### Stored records
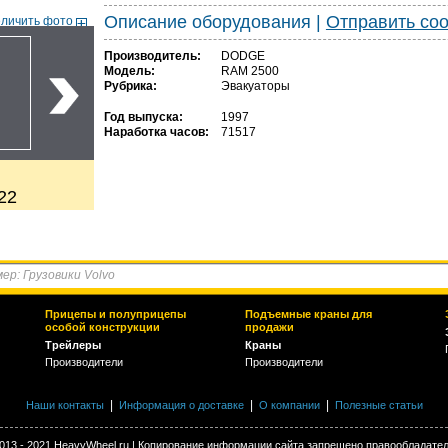
Описание оборудования
|
Отправить со
еличить фото
Производитель:
DODGE
Модель:
RAM 2500
Рубрика:
Эвакуаторы
Год выпуска:
1997
Наработка часов:
71517
22
Прицепы и полуприцепы
Подъемные краны для
особой конструкции
продажи
Трейлеры
Краны
Производители
Производители
|
|
|
Наши контакты
Информация о доставке
О компании
Полезные статьи
013 - 2021 HeavyWheel.ru | Копирование информации сайта запрещено правообладате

### TO DO
From the line with "еличить фото" through the last line of the records, set down every line exactly as written and leave out all others.

### ANSWER BELOW
еличить фото
Производитель:
DODGE
Модель:
RAM 2500
Рубрика:
Эвакуаторы
Год выпуска:
1997
Наработка часов:
71517
22
Прицепы и полуприцепы
Подъемные краны для
особой конструкции
продажи
Трейлеры
Краны
Производители
Производители
|
|
|
Наши контакты
Информация о доставке
О компании
Полезные статьи
013 - 2021 HeavyWheel.ru | Копирование информации сайта запрещено правообладате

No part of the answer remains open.